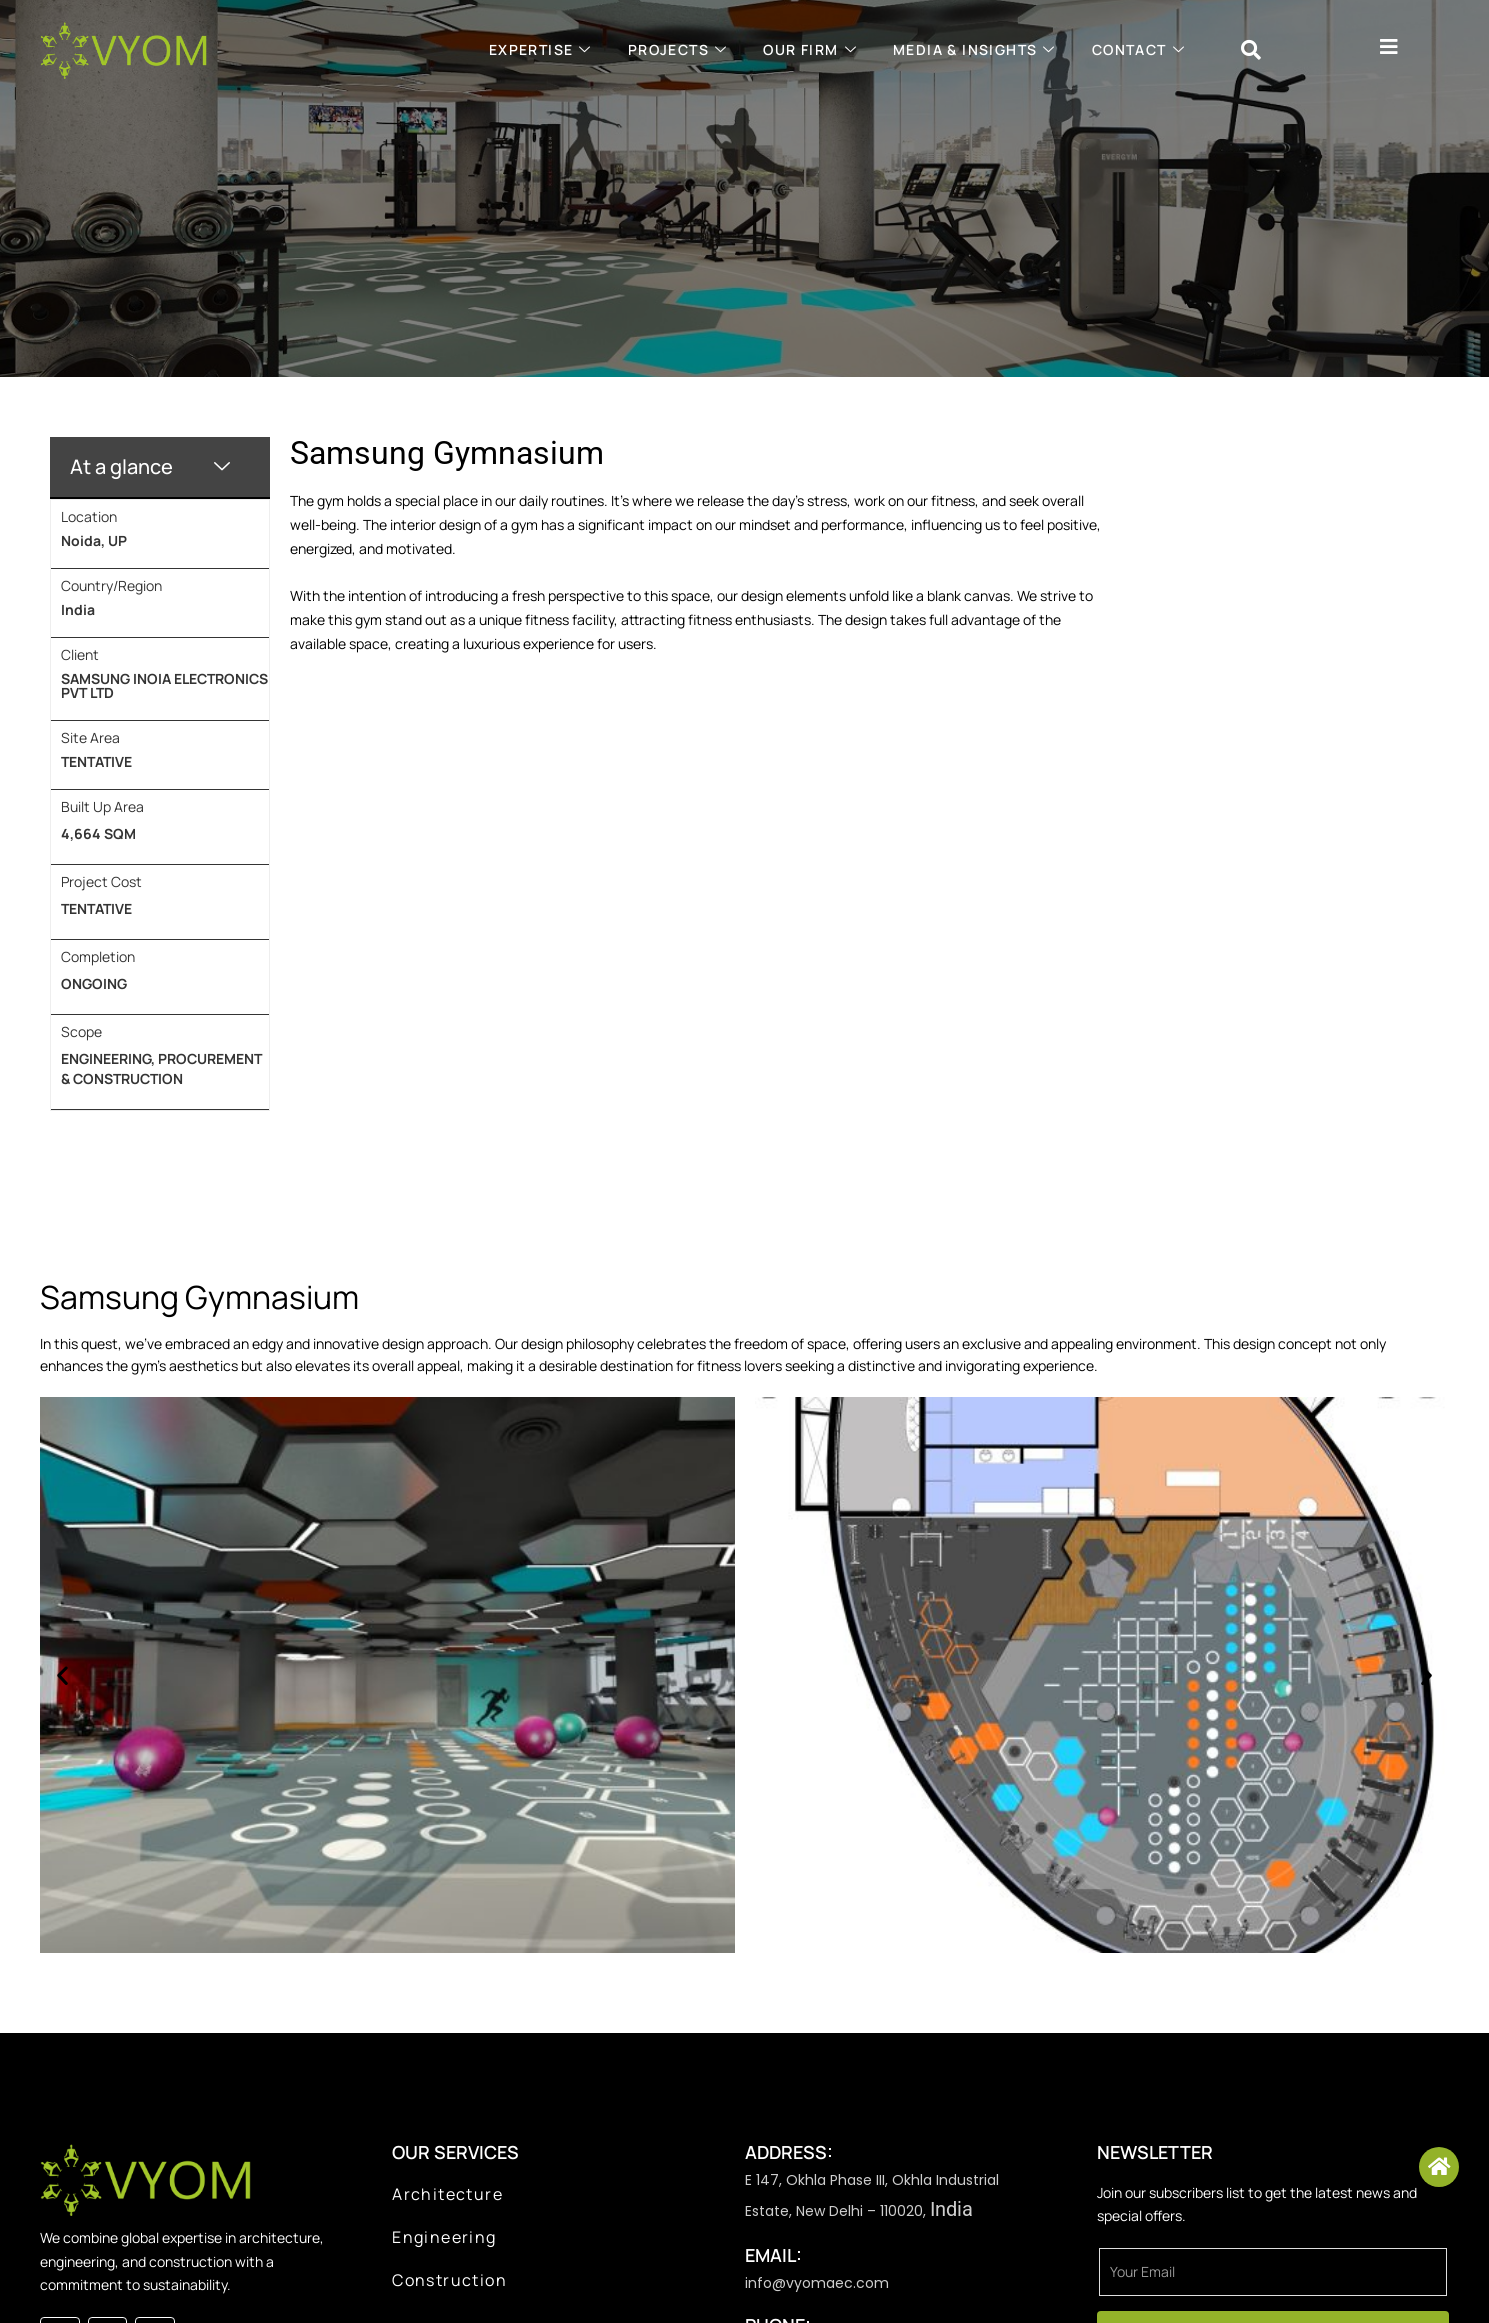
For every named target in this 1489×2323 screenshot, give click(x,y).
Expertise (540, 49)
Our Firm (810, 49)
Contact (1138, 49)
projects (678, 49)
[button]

* _WORK ORDER_: Word for word, repeat all of the entries above, leaving out the pictures.

* _ANSWER TO THIS TASK_:
For every named target in this 1489×2323 screenshot, give click(x,y).
Expertise (540, 49)
Our Firm (810, 49)
Contact (1138, 49)
projects (678, 49)
[button]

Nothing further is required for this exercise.